RIO DE JANEIRO – Usain Bolt carved his name deeper into Olympic legend when he came from behind to reel in Justin Gatlin and win his third-straight 100-meter gold medal at the Rio Games on Sunday.
The Jamaican, who is aiming to sweep the board with all three sprint titles for a third consecutive Olympics, trailed Gatlin for most of the race after making a poor start but came through to edge his rival by 0.08 seconds in a time of 9.81.
“This is what I came here for,” said Bolt, who will also try to defend his 200- and 4×100-meter titles this week in Rio. “This is the first step in the right direction. I’m happy, I’m proud of myself. It wasn’t perfect execution but I got it done.”
Gatlin claimed the silver in a time of 9.89 ahead of Canada’s Andre de Grasse, who took bronze in 9.91 in front of Jamaican Yohan Blake in 9.93.
Gatlin streaked out of the blocks and looked like he might make his lead stick until Bolt settled into his stride over the last 30 meters, coming through to cross the line with a pat of his chest and a wag of his finger.
“I got a bad start,” said the 29-year-old. “But all I could tell myself was ‘listen, don’t panic, take your time and work your way back.’ And that’s what I did.
“I knew that was going to happen. He always gets a good start, so I just told myself to take my time and chip away at the lead.”
The crowd at Rio’s Olympic Stadium greeted Bolt’s arrival with a deafening roar but showered Gatlin, who has twice been banned for doping, with a chorus of boos.
“You hear everything,” said Gatlin, who stood stony-faced as the jeers rang out around the stadium. “But you have to tune that kind of thing out. When people come out they get enthralled with the excitement, I understand that. And there’s a lot of Usain Bolt fans. But they don’t know me. They don’t know Justin.”
Bolt’s winning time was far behind his own world-record mark of 9.58 seconds, and the Jamaican blamed the turnaround of just over an hour between semifinals and final for the slow pace.
“It was very hard to run fast because the turnaround time was really short,” said Bolt, who clocked a semifinal time of 9.86. “It was ridiculous as far as I’m concerned because I felt so good in the semifinals. I was like, ‘I probably could run a fast time.’
“But by the time you get back and start warming up again, it’s time to go back out. So to me it was really stupid. I don’t know who decided that. That’s why the race was slow.”
De Grasse pushed Gatlin all the way for silver only to miss out by 0.02 seconds, but the 21-year-old was satisfied with his achievement having also set a new personal-best time.

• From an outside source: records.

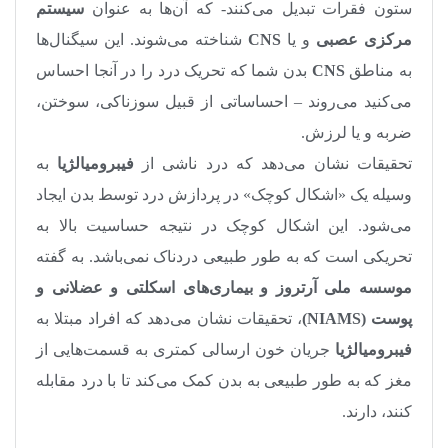
ستون فقرات تبدیل می‌کنند- که آن‌ها به عنوان
سیستم
مرکزی عصبی
و یا
CNS
شناخته می‌شوند. این سیگنال‌ها
به مناطق
CNS
بدن شما که تحریک درد را در آنجا احساس
می‌کنید می‌روند – احساساتی از قبیل سوزناکی، سوختن،
ضربه و یا لرزش.
تحقیقات نشان می‌دهد که درد ناشی از
فیبرومیالژیا
به
وسیله یک «اشکال کوچک» در پردازش درد توسط بدن ایجاد
می‌شود. این اشکال کوچک در نتیجه حساسیت بالا به
تحریکی است که به طور طبیعی دردناک نمی‌باشد. به گفته
موسسه ملی آرتروز و بیماری‌های اسکلتی و عضلانی و
پوست
(NIAMS)
، تحقیقات نشان می‌دهد که افراد مبتلا به
فیبرومیالژیا
جریان خون ارسالی کمتری به قسمت‌هایی از
مغز که به طور طبیعی به بدن کمک می‌کند تا با درد مقابله
کنند، دارند.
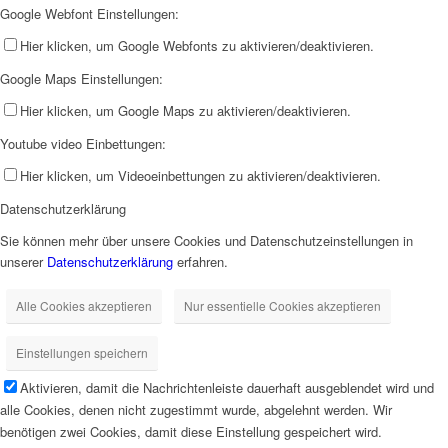
Google Webfont Einstellungen:
Hier klicken, um Google Webfonts zu aktivieren/deaktivieren.
Google Maps Einstellungen:
Hier klicken, um Google Maps zu aktivieren/deaktivieren.
Youtube video Einbettungen:
Hier klicken, um Videoeinbettungen zu aktivieren/deaktivieren.
Datenschutzerklärung
Sie können mehr über unsere Cookies und Datenschutzeinstellungen in
unserer
Datenschutzerklärung
erfahren.
Alle Cookies akzeptieren
Nur essentielle Cookies akzeptieren
Einstellungen speichern
Aktivieren, damit die Nachrichtenleiste dauerhaft ausgeblendet wird und
alle Cookies, denen nicht zugestimmt wurde, abgelehnt werden. Wir
benötigen zwei Cookies, damit diese Einstellung gespeichert wird.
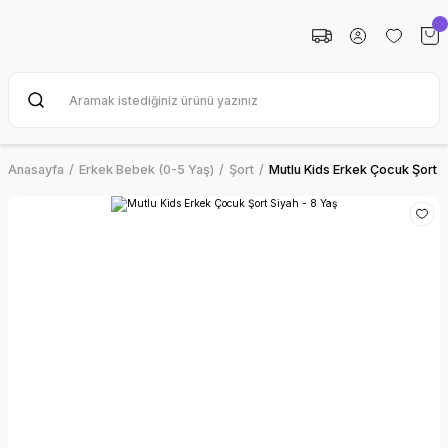
Anasayfa
Erkek Bebek (0-5 Yaş)
Şort
Mutlu Kids Erkek Çocuk Şort S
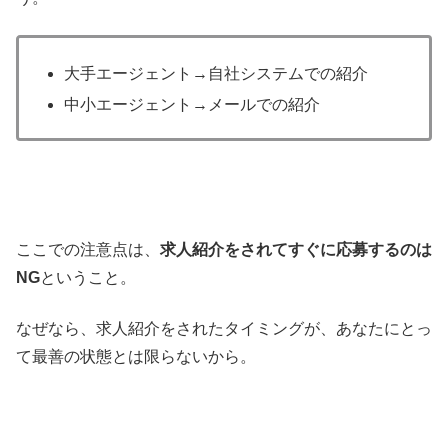
大手エージェント→自社システムでの紹介
中小エージェント→メールでの紹介
ここでの注意点は、
求人紹介をされてすぐに応募するのは
NG
ということ。
なぜなら、求人紹介をされたタイミングが、あなたにとっ
て最善の状態とは限らないから。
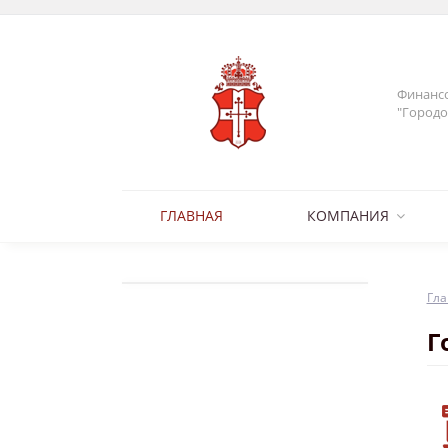
Финансо
"Городо
ГЛАВНАЯ
КОМПАНИЯ
Гла
Г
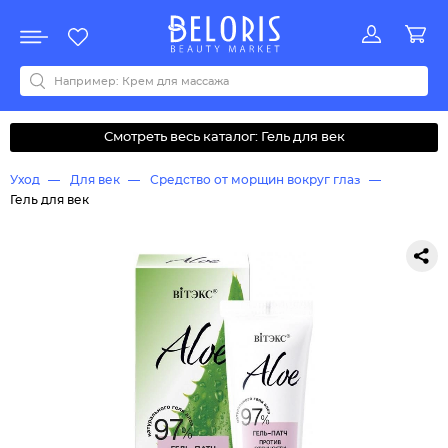
Распродажа
Акции
Новинки
Хит продаж
Все бренды
0-9
A
B
C
D
E
F
G
H
I
J
K
L
M
N
O
P
Q
R
S
T
U
V
W
Y
Z
А
Б
В
Д
З
И
М
О
К
Л
Н
П
Р
С
Т
У
Ф
Ч
Смотреть весь каталог: Гель для век
Уход
Для век
Средство от морщин вокруг глаз
Гель для век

“I saw Bolt go at about 70-80 and I tried to go with him, but he just had that extra gear,” said De Grasse, who also took bronze in the 100 at last year’s world championships.
“I knew I was in contention for a silver medal and I just tried to lean at the line and fortunately I came up with bronze, so I’m still pretty happy about my performance.”
Gatlin also lost to Bolt in the 100-meter final at last year’s world championships in Beijing, but the 34-year-old American insists there is no ill-feeling between the pair.
“I have the utmost respect for Usain,” said Gatlin, the 2004 Olympic 100-meter champion. “When he comes away from the track he’s a great guy, he’s a cool guy. There is no rivalry between us, there is no bad blood. I’m a competitor, he’s a competitor, and he has pushed me to where I am today, and I hope that he can say the same about me.
“When comes down to it, I guess I’ve given him his closest race in all his career. So at the age I’m at right now, it’s a true honor.”
Japan’s Ryota Yamagata and Aska Cambridge both bowed out in the semifinals.
Yamagata, racing two lanes away from Bolt in the second semifinal, came home in fifth and set a new personal-best time of 10.05.
“I had a good start in the qualifiers, and I knew that if I could fix the bad things from that race then I could get a better time in the semis,” said Yamagata.
“I’m very proud to set a new personal best at the Olympics.”
Cambridge raced against Gatlin in the third semifinal but got off to a bad start and finished seventh in a time of 10.17.
“My time was slower than in the qualifiers, so it’s disappointing,” said Cambridge, who qualified for the semifinals with the equal-eighth-best time of the heats. “I didn’t get a good start because my body stiffened up.”